The experiment, entitled "SPHERES-Slosh," is part of the SPHERES-Slosh payload.
This experiment seeks to examine how liquids move around inside containers in microgravity. This investigation will allow middle school and high school students to control the Synchronized Position Hold Engage Reorient Experimental Satellites (SPHERES) as part of a planned outreach program to continue to inspire the next generation of scientists and engineers.
Orbital-1 is NASA's first contracted resupply mission to the space station by U.S. company Orbital Sciences Corp. of Dulles, Va. Orbital's Cygnus spacecraft launched atop the company's Antares rocket from NASA's Wallops Flight Facility in eastern Virginia on Jan. 7. Expedition 38 crew members captured the Cygnus using the space station's robotic arm at 6:08 a.m. Sunday, Jan. 12.
Orbital developed its Antares and Cygnus with NASA and successfully completed a test mission to the space station in September, enabling the first of eight planned contract resupply flights by the company. The capsule is scheduled to remain attached to the station through mid-January.
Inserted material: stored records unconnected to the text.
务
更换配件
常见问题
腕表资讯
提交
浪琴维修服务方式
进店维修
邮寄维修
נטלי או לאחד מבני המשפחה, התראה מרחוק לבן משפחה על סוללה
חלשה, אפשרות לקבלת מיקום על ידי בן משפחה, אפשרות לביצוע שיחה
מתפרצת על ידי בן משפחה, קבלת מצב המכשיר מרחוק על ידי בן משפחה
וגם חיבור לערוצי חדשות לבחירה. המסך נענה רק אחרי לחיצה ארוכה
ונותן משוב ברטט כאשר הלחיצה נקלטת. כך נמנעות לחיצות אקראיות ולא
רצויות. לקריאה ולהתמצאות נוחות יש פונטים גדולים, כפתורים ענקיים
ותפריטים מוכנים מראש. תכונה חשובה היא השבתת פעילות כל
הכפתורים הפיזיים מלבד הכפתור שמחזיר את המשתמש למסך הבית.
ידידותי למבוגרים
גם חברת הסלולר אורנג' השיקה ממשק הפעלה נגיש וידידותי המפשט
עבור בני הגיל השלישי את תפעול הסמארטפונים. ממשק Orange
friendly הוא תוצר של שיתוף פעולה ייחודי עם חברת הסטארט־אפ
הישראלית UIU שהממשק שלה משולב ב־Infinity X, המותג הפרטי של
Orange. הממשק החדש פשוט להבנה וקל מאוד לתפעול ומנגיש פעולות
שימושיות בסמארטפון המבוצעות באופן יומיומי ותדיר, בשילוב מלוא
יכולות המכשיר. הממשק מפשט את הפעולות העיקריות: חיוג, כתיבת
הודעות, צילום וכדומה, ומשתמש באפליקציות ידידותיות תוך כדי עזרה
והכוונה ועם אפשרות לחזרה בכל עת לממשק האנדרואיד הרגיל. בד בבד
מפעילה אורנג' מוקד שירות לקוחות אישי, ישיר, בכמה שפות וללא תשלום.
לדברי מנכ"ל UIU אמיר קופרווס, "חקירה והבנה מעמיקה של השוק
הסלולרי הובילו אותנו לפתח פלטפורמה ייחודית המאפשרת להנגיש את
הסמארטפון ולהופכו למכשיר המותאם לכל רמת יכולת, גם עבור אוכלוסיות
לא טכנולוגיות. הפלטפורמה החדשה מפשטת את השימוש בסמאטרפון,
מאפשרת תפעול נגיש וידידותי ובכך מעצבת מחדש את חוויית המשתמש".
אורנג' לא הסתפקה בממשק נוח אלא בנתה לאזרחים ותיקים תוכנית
It then will return for a destructive reentry in Earth's atmosphere.
The International Space Station is a convergence of science, technology and human innovation that demonstrates new technologies and makes research breakthroughs not possible on Earth. The space station has had continuous human occupation since November 2000. In that time it has been visited by more than 200 people and a variety of international and commercial spacecraft. The space station remains the springboard to NASA's next great leap in exploration, including future missions to an asteroid and Mars.